Question : Statement 1: Income effect is negative in case of inferior goods.
Statement 2: In case of inferior goods, fall in income leads to decrease in demand for the good.
Option 1: Both statements are true.
Option 2: Both statements are false.
Option 3: Statement 1 is true, and statement 2 is false.
Option 4: Statement 1 is false, and statement 2 is true.
Correct Answer: Statement 1 is true, and statement 2 is false.
Solution : The correct answer is (C) Statement 1 is true, and statement 2 is false.
Statement 1 is true. The income effect refers to the change in quantity demanded of a good in response to a change in consumer's income. In the case of inferior goods, as income increases, the demand for the inferior goods tends to decrease. Consumers may choose to switch to higher-quality substitutes when their income rises, leading to a negative income effect for inferior goods.

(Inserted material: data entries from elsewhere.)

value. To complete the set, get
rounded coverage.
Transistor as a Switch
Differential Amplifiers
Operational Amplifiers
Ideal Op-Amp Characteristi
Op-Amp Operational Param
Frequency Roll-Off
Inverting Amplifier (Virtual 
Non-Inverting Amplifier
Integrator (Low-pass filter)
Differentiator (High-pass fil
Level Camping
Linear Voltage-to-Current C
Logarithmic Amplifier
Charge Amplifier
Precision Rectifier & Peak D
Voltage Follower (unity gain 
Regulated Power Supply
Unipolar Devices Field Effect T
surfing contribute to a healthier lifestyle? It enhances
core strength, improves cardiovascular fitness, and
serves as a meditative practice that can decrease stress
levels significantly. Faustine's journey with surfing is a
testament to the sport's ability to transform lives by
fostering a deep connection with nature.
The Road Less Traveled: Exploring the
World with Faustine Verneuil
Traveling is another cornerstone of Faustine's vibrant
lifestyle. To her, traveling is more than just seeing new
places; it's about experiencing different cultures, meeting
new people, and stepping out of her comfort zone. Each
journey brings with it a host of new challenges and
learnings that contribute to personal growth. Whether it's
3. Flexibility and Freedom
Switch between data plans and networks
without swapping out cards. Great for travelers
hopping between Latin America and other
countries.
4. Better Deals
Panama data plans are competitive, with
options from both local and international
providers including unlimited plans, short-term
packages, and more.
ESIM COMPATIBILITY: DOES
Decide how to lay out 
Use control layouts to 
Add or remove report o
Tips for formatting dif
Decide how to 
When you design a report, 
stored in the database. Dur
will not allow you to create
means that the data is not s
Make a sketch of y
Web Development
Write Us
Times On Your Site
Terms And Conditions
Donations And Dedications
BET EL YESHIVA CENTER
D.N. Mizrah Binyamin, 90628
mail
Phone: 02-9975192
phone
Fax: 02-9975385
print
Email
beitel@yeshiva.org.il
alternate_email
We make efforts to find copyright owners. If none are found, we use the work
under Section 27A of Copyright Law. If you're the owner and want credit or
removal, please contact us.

Statement 2 is false. In the case of inferior goods, a fall in income actually leads to an increase in demand for the good. Inferior goods are typically lower-priced alternatives to higher-quality substitutes. When consumers' income decreases, they may choose to buy more inferior goods because they are relatively cheaper compared to other options. Therefore, the demand for inferior goods tends to increase when income falls.
Therefore, statement 1 is true, and statement 2 is false.